Health Insurance Redux

The other day I chided Rep. Condotta for his attack on insurance benefits for public employees; today's mail brought more ammunition.

My district offers 12 different insurance plans, which in and of itself might be a problem. Today I got a packet about our upcoming benefits fair that contained a spreadsheet comparing all of the plans that we offer, showing what the co-pays are, deductibles, benefits, etc.

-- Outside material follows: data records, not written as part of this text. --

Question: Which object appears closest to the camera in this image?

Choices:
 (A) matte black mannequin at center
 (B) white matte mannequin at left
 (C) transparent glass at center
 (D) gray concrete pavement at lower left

I'm on the Group Health $15 Copay Plan, which is by far the most expensive of the Group Health plans but looks reasonable when compared to Premera. Go down to the lines about "Hospitalization" and "Outpatient Surgery" and you'll see why the thought of one of Rep. Condotta's high deductible plans terrifies me:

Hospitalization
$15 Copay Plan: $300 maximum copay, then covered in full
$500 Deductible Plan: $1,000 maximum copay, then covered at 80% after deductible is satisfied.

Outpatient Surgery
$15 Copay Plan: $15 copay
$500 Deductible Plan: $100 copay, then covered at 80% after deductible is satisfied.

I've talked before about my profoundly deaf daughter. Her left ear works for now with a hearing aide, but her ENT doctor has said that she could easily be a cochlear implant candidate if her hearing degenerated any farther. Given that the surgery and equipment can cost $50,000 a shot, even 80% coverage would still mean that I'm out $10,000 (or, 5 months of take-home salary) to pay for the procedure.

NYC Educator has been doing some incredible writing about health insurance, the health care industry, and how it all relates to teachers. My project for back to school, before I speak to the membership, will be to line up our health plans with the state offerings and see if they compare. If they do, maybe that's the way we go. If they don't, then we keep doing what we're doing.

It's going to be a fight either way.